Extracted material:
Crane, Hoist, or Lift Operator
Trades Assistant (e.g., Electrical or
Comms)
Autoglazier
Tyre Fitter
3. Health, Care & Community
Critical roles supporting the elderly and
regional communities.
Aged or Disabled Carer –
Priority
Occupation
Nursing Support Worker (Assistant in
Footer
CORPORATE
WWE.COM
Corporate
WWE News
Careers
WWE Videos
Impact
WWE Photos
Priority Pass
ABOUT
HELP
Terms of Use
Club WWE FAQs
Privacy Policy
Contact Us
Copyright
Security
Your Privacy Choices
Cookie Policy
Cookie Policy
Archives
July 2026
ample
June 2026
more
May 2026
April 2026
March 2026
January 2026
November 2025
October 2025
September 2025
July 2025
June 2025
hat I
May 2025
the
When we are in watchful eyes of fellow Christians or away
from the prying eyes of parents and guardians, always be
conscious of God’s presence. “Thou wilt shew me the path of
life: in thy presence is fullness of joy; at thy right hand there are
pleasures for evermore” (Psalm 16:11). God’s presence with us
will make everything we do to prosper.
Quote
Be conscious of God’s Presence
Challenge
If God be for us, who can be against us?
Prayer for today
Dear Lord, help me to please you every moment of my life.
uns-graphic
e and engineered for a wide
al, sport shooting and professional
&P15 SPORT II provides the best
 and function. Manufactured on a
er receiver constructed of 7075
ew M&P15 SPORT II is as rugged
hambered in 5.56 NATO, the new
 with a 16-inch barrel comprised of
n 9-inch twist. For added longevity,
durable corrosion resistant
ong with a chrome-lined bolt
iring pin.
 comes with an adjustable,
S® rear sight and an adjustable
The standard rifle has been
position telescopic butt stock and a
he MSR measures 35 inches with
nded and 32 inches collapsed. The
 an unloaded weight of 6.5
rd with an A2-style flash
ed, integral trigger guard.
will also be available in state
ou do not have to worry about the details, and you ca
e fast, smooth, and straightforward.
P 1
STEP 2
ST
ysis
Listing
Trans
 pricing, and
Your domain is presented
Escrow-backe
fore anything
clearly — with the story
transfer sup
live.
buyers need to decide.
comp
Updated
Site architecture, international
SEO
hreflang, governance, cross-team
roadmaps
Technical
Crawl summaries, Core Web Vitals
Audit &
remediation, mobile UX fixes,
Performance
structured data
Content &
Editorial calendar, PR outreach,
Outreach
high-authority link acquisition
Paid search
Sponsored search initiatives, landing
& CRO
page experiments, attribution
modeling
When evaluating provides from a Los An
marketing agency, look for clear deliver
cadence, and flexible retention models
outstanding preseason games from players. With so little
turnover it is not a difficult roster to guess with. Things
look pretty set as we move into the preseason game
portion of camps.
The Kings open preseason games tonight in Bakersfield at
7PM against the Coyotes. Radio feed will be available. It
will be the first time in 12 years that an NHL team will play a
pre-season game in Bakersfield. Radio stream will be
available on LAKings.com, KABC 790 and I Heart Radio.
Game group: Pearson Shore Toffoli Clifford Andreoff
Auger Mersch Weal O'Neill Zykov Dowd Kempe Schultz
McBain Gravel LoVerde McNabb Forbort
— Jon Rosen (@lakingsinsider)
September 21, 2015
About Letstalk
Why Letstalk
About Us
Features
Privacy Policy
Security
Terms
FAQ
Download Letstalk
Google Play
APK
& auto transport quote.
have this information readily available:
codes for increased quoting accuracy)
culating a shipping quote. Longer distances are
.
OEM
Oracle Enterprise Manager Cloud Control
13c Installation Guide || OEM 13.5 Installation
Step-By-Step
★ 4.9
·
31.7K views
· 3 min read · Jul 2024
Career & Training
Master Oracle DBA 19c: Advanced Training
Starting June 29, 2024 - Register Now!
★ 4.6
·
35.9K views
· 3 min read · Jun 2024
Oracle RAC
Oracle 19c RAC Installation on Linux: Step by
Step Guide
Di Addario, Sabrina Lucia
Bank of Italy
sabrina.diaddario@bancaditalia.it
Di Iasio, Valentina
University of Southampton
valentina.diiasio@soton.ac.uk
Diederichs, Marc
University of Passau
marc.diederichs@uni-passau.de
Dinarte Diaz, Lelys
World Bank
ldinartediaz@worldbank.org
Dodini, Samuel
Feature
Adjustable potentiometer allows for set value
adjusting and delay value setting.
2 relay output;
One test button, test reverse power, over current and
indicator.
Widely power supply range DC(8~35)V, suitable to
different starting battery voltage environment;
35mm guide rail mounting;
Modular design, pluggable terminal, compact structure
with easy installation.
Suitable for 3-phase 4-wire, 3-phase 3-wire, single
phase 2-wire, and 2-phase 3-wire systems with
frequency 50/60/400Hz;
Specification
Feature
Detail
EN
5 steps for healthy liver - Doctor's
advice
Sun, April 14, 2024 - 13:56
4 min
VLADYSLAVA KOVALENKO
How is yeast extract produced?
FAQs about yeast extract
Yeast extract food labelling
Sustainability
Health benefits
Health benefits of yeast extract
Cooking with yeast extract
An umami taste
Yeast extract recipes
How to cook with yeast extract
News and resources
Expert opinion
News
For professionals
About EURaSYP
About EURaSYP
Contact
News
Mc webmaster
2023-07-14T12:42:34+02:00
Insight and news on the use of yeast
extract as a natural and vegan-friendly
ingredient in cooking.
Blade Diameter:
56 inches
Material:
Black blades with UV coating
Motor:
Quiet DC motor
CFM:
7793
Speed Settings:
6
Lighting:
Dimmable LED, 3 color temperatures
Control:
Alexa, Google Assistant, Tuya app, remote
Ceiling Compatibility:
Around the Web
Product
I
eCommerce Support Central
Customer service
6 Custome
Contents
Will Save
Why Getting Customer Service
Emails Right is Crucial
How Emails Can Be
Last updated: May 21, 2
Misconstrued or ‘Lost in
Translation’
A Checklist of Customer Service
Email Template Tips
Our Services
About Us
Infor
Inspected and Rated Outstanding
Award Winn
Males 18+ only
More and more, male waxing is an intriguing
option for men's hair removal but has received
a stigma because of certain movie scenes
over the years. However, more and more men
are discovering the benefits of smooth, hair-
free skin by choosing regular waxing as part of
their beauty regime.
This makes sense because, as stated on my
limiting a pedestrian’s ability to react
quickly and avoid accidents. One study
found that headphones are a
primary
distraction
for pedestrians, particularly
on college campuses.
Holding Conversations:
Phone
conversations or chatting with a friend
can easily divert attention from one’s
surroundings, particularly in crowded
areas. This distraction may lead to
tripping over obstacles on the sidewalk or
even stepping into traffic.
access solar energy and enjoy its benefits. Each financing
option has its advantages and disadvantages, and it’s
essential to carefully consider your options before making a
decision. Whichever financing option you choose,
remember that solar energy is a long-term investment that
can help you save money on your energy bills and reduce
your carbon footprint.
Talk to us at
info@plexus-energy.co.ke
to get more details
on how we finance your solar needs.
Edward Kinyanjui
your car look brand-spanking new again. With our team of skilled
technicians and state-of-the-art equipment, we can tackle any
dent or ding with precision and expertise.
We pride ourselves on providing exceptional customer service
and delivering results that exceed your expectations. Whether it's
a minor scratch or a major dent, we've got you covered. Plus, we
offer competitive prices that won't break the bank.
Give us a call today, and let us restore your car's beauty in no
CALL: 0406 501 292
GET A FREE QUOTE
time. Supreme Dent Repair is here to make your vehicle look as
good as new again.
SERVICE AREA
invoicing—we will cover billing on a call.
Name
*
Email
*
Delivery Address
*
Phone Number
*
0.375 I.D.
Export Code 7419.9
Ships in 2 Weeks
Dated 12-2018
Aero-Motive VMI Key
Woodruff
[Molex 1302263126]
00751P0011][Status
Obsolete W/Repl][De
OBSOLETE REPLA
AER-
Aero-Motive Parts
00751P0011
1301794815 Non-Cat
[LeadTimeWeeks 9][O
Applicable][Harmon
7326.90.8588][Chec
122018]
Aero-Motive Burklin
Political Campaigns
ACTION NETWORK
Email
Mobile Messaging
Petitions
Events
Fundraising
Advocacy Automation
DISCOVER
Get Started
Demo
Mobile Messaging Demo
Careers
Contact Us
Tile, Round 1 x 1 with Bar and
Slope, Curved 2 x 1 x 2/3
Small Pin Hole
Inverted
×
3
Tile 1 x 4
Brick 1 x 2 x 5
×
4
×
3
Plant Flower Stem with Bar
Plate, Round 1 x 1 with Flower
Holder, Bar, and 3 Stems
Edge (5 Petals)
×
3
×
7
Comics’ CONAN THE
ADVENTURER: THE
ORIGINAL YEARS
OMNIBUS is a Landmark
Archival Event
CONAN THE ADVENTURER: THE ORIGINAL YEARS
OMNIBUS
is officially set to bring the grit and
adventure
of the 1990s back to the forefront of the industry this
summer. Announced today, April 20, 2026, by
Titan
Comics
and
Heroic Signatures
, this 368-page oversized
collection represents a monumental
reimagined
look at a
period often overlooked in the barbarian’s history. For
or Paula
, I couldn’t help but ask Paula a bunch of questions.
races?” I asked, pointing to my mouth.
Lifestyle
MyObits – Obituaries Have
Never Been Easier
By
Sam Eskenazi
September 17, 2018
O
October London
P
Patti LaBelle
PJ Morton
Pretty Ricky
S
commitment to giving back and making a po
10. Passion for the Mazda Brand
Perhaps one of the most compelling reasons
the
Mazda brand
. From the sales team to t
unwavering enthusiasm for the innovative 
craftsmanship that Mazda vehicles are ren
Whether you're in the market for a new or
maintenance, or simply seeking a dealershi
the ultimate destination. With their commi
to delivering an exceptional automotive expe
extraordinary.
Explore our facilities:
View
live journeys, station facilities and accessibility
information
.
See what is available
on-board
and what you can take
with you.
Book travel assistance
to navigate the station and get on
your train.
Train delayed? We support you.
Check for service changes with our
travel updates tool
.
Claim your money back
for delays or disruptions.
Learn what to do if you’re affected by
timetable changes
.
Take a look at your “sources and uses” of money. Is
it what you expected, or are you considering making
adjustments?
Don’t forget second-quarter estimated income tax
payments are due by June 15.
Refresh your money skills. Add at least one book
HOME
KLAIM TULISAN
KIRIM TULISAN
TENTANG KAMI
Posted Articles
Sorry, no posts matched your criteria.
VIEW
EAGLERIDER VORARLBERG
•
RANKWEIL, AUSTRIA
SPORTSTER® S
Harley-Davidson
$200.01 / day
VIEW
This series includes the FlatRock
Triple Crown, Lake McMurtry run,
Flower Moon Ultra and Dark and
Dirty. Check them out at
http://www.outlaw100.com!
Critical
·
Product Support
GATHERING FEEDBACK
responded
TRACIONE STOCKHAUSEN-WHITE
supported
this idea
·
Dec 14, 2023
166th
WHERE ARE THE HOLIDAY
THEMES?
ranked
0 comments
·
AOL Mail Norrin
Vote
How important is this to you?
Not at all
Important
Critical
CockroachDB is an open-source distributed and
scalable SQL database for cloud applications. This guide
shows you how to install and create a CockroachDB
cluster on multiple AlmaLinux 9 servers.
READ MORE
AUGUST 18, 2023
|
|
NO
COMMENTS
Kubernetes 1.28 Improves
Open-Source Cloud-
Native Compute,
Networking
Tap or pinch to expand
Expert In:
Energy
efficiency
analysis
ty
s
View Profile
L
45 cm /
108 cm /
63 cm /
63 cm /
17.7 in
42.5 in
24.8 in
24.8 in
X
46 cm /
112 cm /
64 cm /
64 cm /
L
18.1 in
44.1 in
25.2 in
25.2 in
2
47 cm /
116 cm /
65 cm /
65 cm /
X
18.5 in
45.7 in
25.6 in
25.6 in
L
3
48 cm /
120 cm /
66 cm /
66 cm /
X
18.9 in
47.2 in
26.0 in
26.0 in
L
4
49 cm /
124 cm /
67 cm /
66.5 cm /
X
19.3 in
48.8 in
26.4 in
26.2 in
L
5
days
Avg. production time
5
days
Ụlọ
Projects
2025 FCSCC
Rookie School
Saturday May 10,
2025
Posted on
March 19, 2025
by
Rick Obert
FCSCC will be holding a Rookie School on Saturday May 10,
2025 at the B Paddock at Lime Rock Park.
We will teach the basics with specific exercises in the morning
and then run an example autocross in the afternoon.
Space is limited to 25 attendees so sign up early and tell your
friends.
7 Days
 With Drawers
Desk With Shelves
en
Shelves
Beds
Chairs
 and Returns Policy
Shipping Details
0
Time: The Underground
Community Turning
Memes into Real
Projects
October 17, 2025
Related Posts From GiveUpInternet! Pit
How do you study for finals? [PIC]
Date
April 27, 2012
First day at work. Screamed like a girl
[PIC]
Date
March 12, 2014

What to do:
Whenever the word "Emails" shows up in a line of the entries, list that line.

Output of the exercise:
Emails Right is Crucial
How Emails Can Be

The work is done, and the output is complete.